Within a year, the bottom had fallen out of the telecommunication industry; layoffs, restructuring and retirement packages; resources were drying up quickly.  It couldn’t have been the worse time.  
  
By the time, a year had passed I was financially busted.  I had accumulated over $100,000 in credit card debit and this is just an estimate.  I was doing everything to keep my head above water.  But that was only the tip of the iceberg.

Late one night, I get a call, it is my 92 year old grandmother. "I can’t live by myself anymore and I chose you" is what she said.

My life was a mess.  What was I going to do?  I packed up my car drove 300 miles and picked my granny up.

There was times when I didn’t know if I was going or coming. I don't know how many times my electric was disconnected. It became a familiar sight to see foreclosure notices in the mailbox.

It was many times I almost acted on emotion and just walked away from everything.

Yet, my relationship with God …...allowed me to hold on.  

My beliefs and value system helped me to re-align my life and get things back into perspective. 

To truly understand balance, we have to recognize that it is through constant incremental movement; when things and people maintain their balance.
It is like riding bicycle, all things will work together.  You have to take into consideration the weather condition and the bumps in the road.  It is easier to make incremental adjustments and maintain your balance.  

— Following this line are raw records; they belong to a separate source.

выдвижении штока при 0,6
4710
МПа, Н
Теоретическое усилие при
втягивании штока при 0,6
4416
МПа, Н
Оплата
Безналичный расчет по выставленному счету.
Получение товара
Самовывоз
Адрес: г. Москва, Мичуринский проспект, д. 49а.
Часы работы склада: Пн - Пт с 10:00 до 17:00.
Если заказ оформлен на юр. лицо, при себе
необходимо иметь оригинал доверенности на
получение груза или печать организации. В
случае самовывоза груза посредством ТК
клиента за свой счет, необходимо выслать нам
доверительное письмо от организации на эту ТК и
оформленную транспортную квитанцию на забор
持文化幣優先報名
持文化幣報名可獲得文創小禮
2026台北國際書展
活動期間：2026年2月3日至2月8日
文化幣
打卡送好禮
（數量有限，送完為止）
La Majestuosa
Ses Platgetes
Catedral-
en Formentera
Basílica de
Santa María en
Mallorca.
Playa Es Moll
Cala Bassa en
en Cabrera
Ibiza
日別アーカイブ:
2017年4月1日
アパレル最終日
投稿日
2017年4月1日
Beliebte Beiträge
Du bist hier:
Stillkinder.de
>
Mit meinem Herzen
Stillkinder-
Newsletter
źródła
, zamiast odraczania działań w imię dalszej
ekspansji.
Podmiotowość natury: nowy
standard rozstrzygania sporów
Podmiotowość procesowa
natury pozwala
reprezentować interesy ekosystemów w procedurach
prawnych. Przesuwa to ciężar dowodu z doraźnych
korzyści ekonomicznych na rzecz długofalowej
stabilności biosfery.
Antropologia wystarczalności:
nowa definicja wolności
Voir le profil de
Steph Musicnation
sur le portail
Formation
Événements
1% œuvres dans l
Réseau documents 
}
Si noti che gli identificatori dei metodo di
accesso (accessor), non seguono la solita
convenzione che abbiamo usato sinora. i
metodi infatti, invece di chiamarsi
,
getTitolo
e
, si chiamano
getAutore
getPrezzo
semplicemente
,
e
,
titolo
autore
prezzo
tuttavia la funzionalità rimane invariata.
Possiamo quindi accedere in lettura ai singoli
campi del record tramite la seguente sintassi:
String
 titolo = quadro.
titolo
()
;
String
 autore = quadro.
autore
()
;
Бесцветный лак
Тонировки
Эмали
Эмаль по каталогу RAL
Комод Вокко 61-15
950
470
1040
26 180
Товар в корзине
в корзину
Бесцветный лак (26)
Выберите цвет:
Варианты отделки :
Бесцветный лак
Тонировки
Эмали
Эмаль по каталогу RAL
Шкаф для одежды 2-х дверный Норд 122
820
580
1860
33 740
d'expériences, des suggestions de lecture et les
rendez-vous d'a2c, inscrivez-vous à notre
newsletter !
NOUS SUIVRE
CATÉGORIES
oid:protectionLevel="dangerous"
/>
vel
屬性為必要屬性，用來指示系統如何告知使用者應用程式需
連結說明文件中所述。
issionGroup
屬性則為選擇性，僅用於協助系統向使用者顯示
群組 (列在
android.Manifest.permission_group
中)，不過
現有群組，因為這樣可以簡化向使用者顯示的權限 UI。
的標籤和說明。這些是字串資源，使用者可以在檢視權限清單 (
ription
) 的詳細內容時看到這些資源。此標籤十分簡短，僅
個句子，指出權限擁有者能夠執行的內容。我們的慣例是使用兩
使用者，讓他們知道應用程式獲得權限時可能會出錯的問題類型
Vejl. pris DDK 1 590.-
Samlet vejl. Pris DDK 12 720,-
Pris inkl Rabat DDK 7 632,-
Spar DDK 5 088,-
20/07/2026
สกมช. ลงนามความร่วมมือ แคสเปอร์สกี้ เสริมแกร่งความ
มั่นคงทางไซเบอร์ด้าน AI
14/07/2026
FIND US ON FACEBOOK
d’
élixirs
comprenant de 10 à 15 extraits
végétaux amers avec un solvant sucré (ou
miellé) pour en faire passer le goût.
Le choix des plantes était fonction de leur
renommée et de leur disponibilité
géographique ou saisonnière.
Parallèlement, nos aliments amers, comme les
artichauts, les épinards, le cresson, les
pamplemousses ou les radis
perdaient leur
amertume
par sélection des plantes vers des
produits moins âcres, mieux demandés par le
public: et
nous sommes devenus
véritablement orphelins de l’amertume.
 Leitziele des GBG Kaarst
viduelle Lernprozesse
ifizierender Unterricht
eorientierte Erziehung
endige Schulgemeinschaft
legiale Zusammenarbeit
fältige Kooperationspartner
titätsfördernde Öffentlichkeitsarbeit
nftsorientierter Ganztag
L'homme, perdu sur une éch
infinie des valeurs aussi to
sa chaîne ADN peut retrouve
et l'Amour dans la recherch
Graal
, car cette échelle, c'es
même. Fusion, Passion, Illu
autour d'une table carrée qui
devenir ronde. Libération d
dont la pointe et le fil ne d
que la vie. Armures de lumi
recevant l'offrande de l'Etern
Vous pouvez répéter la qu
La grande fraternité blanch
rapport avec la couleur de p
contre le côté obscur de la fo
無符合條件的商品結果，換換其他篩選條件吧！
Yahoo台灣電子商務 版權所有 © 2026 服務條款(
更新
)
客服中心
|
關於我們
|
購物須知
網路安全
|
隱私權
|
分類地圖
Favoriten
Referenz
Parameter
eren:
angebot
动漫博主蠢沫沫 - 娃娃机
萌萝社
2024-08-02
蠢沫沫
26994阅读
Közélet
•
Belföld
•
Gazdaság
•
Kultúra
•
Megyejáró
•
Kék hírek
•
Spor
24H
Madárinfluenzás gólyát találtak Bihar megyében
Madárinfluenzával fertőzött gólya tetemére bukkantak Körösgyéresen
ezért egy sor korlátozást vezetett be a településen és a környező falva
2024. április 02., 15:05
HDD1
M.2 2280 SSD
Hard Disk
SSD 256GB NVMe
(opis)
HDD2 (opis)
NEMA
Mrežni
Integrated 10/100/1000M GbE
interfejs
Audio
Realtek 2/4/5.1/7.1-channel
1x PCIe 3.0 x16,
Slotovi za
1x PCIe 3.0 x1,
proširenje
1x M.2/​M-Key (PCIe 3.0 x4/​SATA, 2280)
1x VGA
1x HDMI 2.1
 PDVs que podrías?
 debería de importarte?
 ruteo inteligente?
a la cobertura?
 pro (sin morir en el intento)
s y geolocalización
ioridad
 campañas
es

It takes more work after your knocked off your bike to get back up and start again.

Things to take into consideration when faced with challenges:


1. Establish a foundation that will help you stand true to your values and believes
2. Drop unnecessary activities
3. Be accountable for where you are in life
4. Protect your private time
5. Accept help to maintain your perceptive
6. Talk with some who is willing to let you know you are going in the wrong direction
7. Plan fun and relax


Roman 8:28 stated that “all things works together for good to them that love him and are called according to his purpose.
Isaiah 54:17  
No weapon that is formed against thee shall prosper; and every tongue that shall rise against thee in judgment thou shalt condemn. This is the heritage of the servants of the LORD, and their righteousness is from me, saith the LORD
Proverbs 3:5-6
"Trust in the Lord with all your heart and lean not on your own understanding." 6 In all your ways acknowledge Him,  And He shall direct[a] your paths.